INP-WealthPk

Record revenue, fiscal discipline stabilize economy in Q1FY2025

November 08, 2024

Moaaz Manzoor

Pakistan’s economy has seen increased stability in the first quarter of Fiscal Year 2024-25 (Q1FY2025) due to robust revenue collection and gradual fiscal consolidation, reports WealthPK.

Notably, the fiscal deficit shrank to 0.7% of GDP

compared to 0.8% in the same period last year, reflecting the government’s efforts towards prudent fiscal management, shows the finance ministry’s monthly economic update and outlook for October 2024.

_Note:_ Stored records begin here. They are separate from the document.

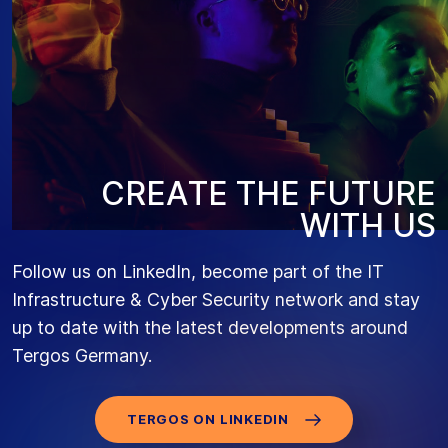
C
R
E
A
T
E
T
H
E
F
U
T
U
R
E
W
I
T
H
U
S
Follow us on LinkedIn, become part of the IT
Infrastructure & Cyber Security network and stay
up to date with the latest developments around
Tergos Germany.
TERGOS ON LINKEDIN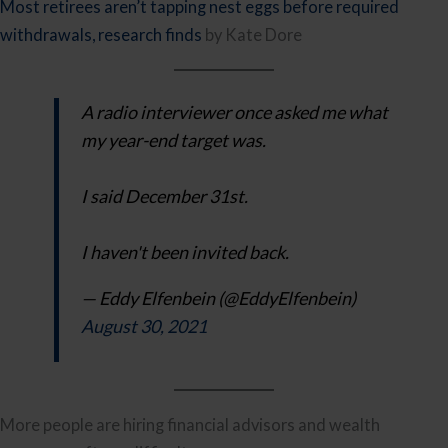
Most retirees aren’t tapping nest eggs before required
withdrawals, research finds
by Kate Dore
A radio interviewer once asked me what
my year-end target was.
I said December 31st.
I haven't been invited back.
— Eddy Elfenbein (@EddyElfenbein)
August 30, 2021
More people are hiring financial advisors and wealth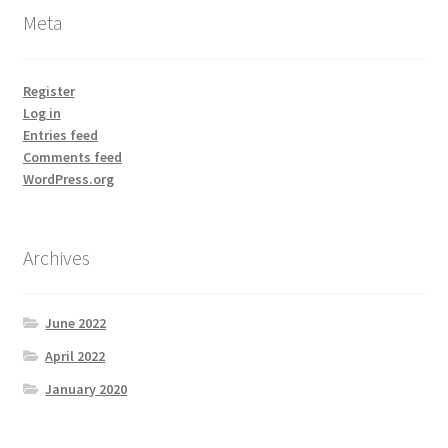
Meta
Register
Log in
Entries feed
Comments feed
WordPress.org
Archives
June 2022
April 2022
January 2020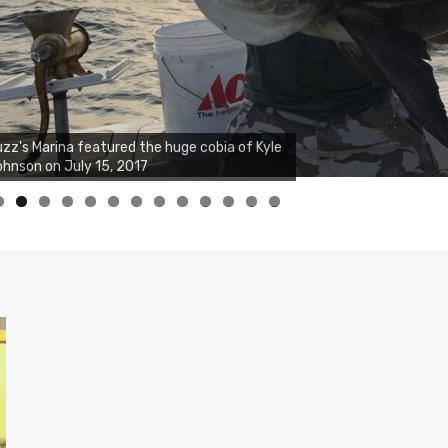
zz's Marina notes that Kyle Johnson of
ck Solid Charters was not playing around
at morning, the biggest of the two cobias
s 55 inches. July 12, 2017
0
1
2
3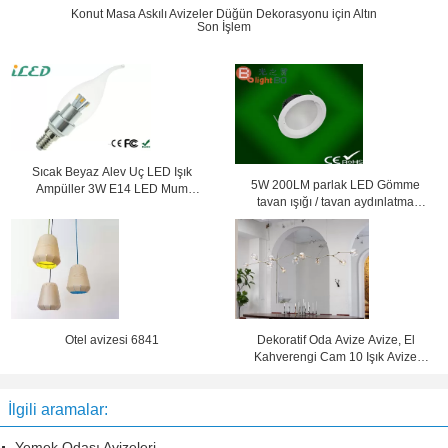
Konut Masa Askılı Avizeler Düğün Dekorasyonu için Altın
Son İşlem
Sıcak Beyaz Alev Uç LED Işık
5W 200LM parlak LED Gömme
Ampüller 3W E14 LED Mum
tavan ışığı / tavan aydınlatma
Ampüller Küçük Vida Başlığı
lambaları AC 100V 200V
Otel avizesi 6841
Dekoratif Oda Avize Avize, El
Kahverengi Cam 10 Işık Avize
Avizeler
İlgili aramalar:
Yemek Odası Avizeleri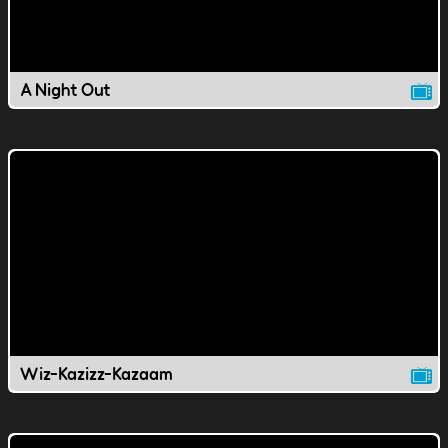
A Night Out
Wiz-Kazizz-Kazaam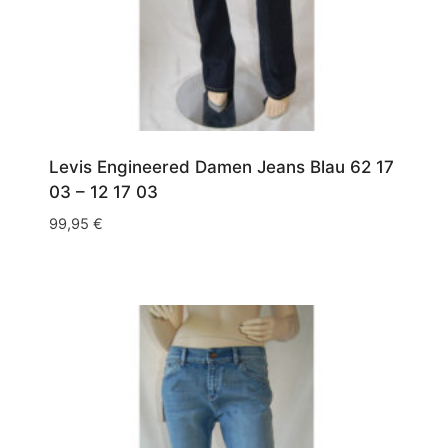
Levis Engineered Damen Jeans Blau 62 17
03 – 12 17 03
99,95
€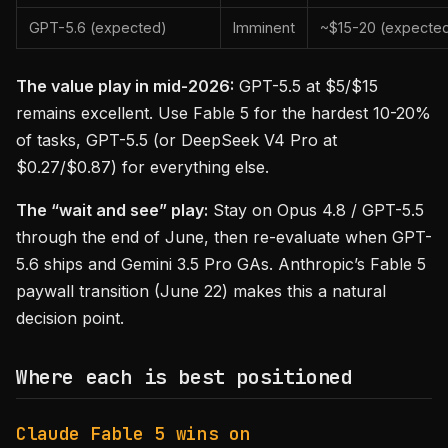
GPT-5.6 (expected)
Imminent
~$15-20 (expecte
The value play in mid-2026:
GPT-5.5 at $5/$15
remains excellent. Use Fable 5 for the hardest 10-20%
of tasks, GPT-5.5 (or DeepSeek V4 Pro at
$0.27/$0.87) for everything else.
The “wait and see” play:
Stay on Opus 4.8 / GPT-5.5
through the end of June, then re-evaluate when GPT-
5.6 ships and Gemini 3.5 Pro GAs. Anthropic’s Fable 5
paywall transition (June 22) makes this a natural
decision point.
Where each is best positioned
Claude Fable 5 wins on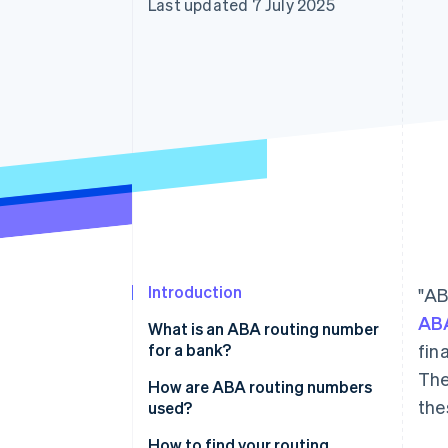
Last updated 7 July 2025
Accelerated checkout
Introduction
"AB
ABA
What is an ABA routing number
for a bank?
fin
The
How are ABA routing numbers
the
used?
How to find your routing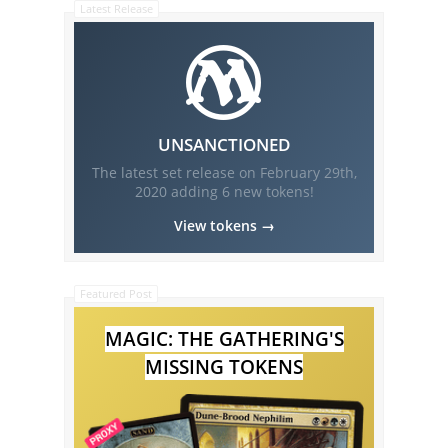
Latest Release
UNSANCTIONED
The latest set release on
February 29th,
2020
adding
6
new tokens!
View tokens →
Featured Post
MAGIC: THE GATHERING'S
MISSING TOKENS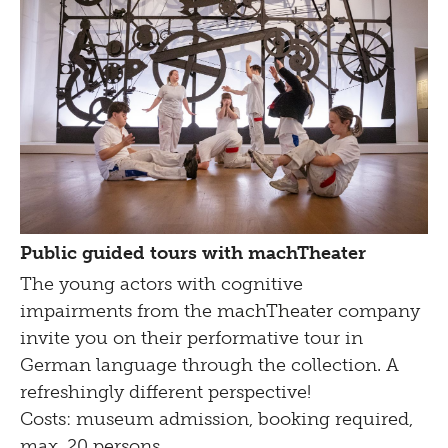
Public guided tours with machTheater
The young actors with cognitive
impairments from the
machTheater
company
invite you on their performative tour in
German language through the collection. A
refreshingly different perspective!
Costs: museum admission, booking required,
max. 20 persons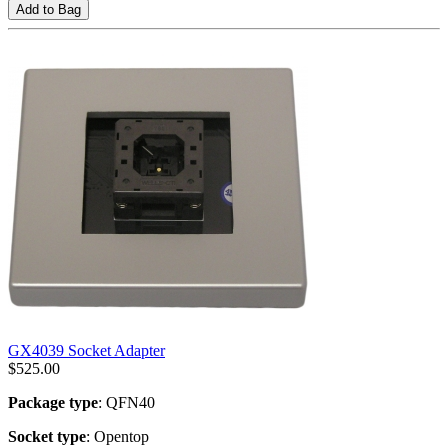
Add to Bag
GX4039 Socket Adapter
$
525.00
Package type
: QFN40
Socket type
: Opentop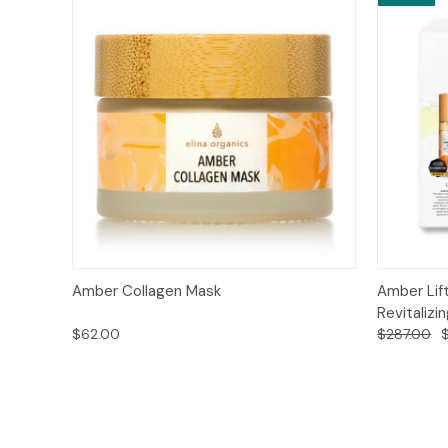
Quick View
Add to Cart
Quick
Amber Collagen Mask
Amber Lift
Revitalizi
$62.00
$287.00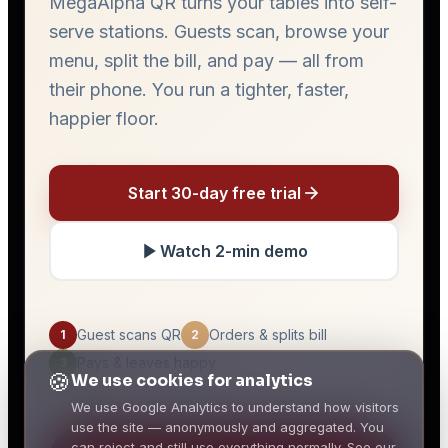
🍪
We use cookies for analytics
We use Google Analytics to understand how visitors
use the site — anonymously and aggregated. You
can reject and still use everything normally. See our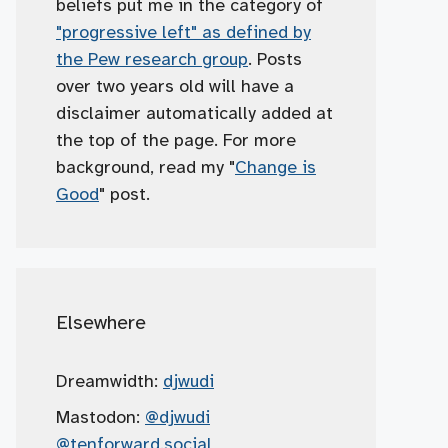
beliefs put me in the category of
"progressive left" as defined by
the Pew research group
. Posts
over two years old will have a
disclaimer automatically added at
the top of the page. For more
background, read my "
Change is
Good
" post.
Elsewhere
Dreamwidth:
djwudi
Mastodon:
@djwudi
@tenforward.social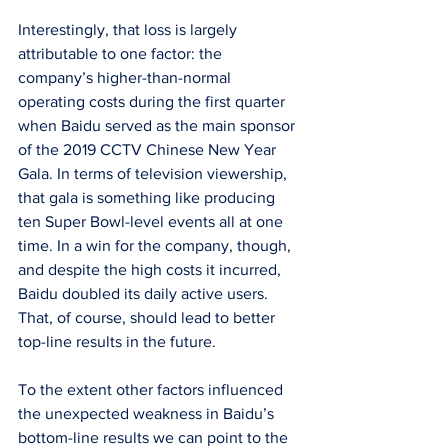
Interestingly, that loss is largely 
attributable to one factor: the 
company’s higher-than-normal 
operating costs during the first quarter 
when Baidu served as the main sponsor 
of the 2019 CCTV Chinese New Year 
Gala. In terms of television viewership, 
that gala is something like producing 
ten Super Bowl-level events all at one 
time. In a win for the company, though, 
and despite the high costs it incurred, 
Baidu doubled its daily active users. 
That, of course, should lead to better 
top-line results in the future.
To the extent other factors influenced 
the unexpected weakness in Baidu’s 
bottom-line results we can point to the 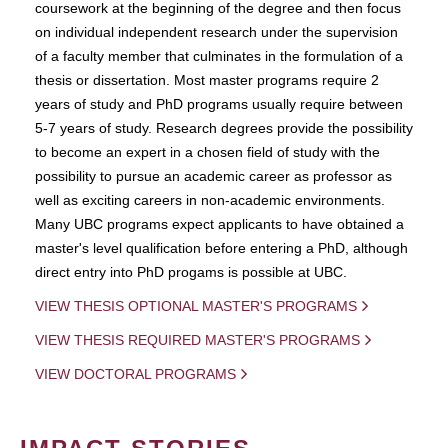
coursework at the beginning of the degree and then focus
on individual independent research under the supervision
of a faculty member that culminates in the formulation of a
thesis or dissertation. Most master programs require 2
years of study and PhD programs usually require between
5-7 years of study. Research degrees provide the possibility
to become an expert in a chosen field of study with the
possibility to pursue an academic career as professor as
well as exciting careers in non-academic environments.
Many UBC programs expect applicants to have obtained a
master's level qualification before entering a PhD, although
direct entry into PhD progams is possible at UBC.
VIEW THESIS OPTIONAL MASTER'S PROGRAMS
VIEW THESIS REQUIRED MASTER'S PROGRAMS
VIEW DOCTORAL PROGRAMS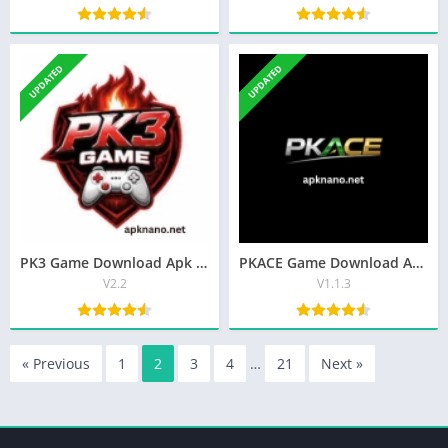
UPDATED
UPDATED
PK3 Game Download Apk Best Real Earning App In Pakistan 2026
PKACE Game Download Apk Latest (V1.1.3) Free For Android
V2.2
V1.1.3
« Previous
1
2
3
4
…
21
Next »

Source: https://www.finance.gov.pk/economic/economic_update_October_2024.pdf

The federal revenues showed substantial growth, as the primary balance reported a surplus of 0.05% of GDP, reflecting positive fiscal adjustments. Tax collection by the Federal Board of Revenue (FBR) also performed exceptionally well; during July-September FY2025, net tax collection increased by 25.5%, reaching Rs2,562.9 billion compared to Rs2,041.5 billion in the same period last year. In September 2024 alone, tax collections surged by 32.7% to Rs1,107 billion from Rs834 billion in September 2023. The outlook for inflation is promising as well. The report anticipates a decline in inflation, predicting a range of 6-7% for October and a further decrease to 5.5-6.5% by November.

This improvement is attributed to the reduced global commodity prices and cumulative effects of fiscal consolidation. Dr. Nasir Iqbal, Acting Dean and Head of Macro Policy Lab at the Pakistan Institute of Development Economics (PIDE), noted that the shrinking fiscal deficit is indeed a positive signal. However, he cautioned that this fiscal improvement was partly due to Pakistan’s current slow economic growth rate, which stood at around 2%. Sluggish economic activities have contributed to lower deficit levels and a more balanced current account due to the restricted imports. Dr. Iqbal pointed out that Pakistan’s fiscal stability is heavily reliant on oil-based revenue sources, which, while beneficial in the short-term, could pose risks if the oil prices fluctuate.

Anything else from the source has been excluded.